- Records:

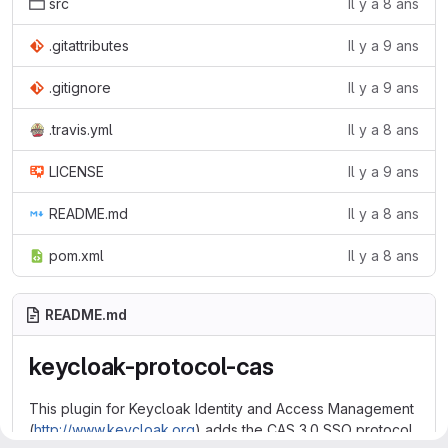
src
Il y a 8 ans
.gitattributes
Il y a 9 ans
.gitignore
Il y a 9 ans
.travis.yml
Il y a 8 ans
LICENSE
Il y a 9 ans
README.md
Il y a 8 ans
pom.xml
Il y a 8 ans
README.md
keycloak-protocol-cas
This plugin for Keycloak Identity and Access Management
(
http://www.keycloak.org
) adds the CAS 3.0 SSO protocol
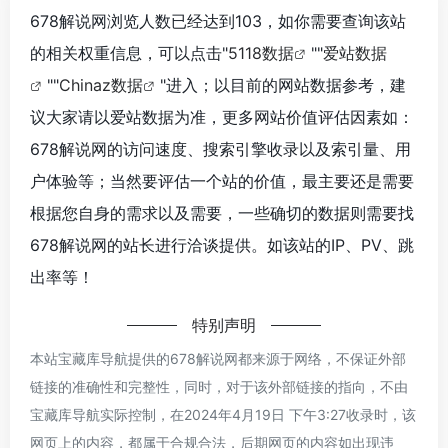
678解说网浏览人数已经达到103，如你需要查询该站
的相关权重信息，可以点击"
5118数据
""
爱站数据
""
Chinaz数据
"进入；以目前的网站数据参考，建
议大家请以爱站数据为准，更多网站价值评估因素如：
678解说网的访问速度、搜索引擎收录以及索引量、用
户体验等；当然要评估一个站的价值，最主要还是需要
根据您自身的需求以及需要，一些确切的数据则需要找
678解说网的站长进行洽谈提供。如该站的IP、PV、跳
出率等！
特别声明
本站宝藏库导航提供的678解说网都来源于网络，不保证外部
链接的准确性和完整性，同时，对于该外部链接的指向，不由
宝藏库导航实际控制，在2024年4月19日 下午3:27收录时，该
网页上的内容，都属于合规合法，后期网页的内容如出现违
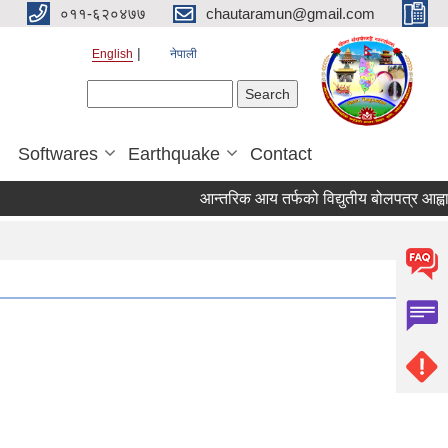
०११-६२०४७७
chautaramun@gmail.com
English
नेपाली
Search form
Search
Softwares
Earthquake
Contact
आन्तरिक आय तर्फको विद्युतीय बोलपत्र आह्वान सम्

- Exercise instructions:
Reproduce every entry exactly, but omit each picture.

- Task output:
src
Il y a 8 ans
.gitattributes
Il y a 9 ans
.gitignore
Il y a 9 ans
.travis.yml
Il y a 8 ans
LICENSE
Il y a 9 ans
README.md
Il y a 8 ans
pom.xml
Il y a 8 ans
README.md
keycloak-protocol-cas
This plugin for Keycloak Identity and Access Management
(
http://www.keycloak.org
) adds the CAS 3.0 SSO protocol
678解说网浏览人数已经达到103，如你需要查询该站
的相关权重信息，可以点击"
5118数据
""
爱站数据
""
Chinaz数据
"进入；以目前的网站数据参考，建
议大家请以爱站数据为准，更多网站价值评估因素如：
678解说网的访问速度、搜索引擎收录以及索引量、用
户体验等；当然要评估一个站的价值，最主要还是需要
根据您自身的需求以及需要，一些确切的数据则需要找
678解说网的站长进行洽谈提供。如该站的IP、PV、跳
出率等！
特别声明
本站宝藏库导航提供的678解说网都来源于网络，不保证外部
链接的准确性和完整性，同时，对于该外部链接的指向，不由
宝藏库导航实际控制，在2024年4月19日 下午3:27收录时，该
网页上的内容，都属于合规合法，后期网页的内容如出现违
०११-६२०४७७
chautaramun@gmail.com
English
नेपाली
Search form
Search
Softwares
Earthquake
Contact
आन्तरिक आय तर्फको विद्युतीय बोलपत्र आह्वान सम्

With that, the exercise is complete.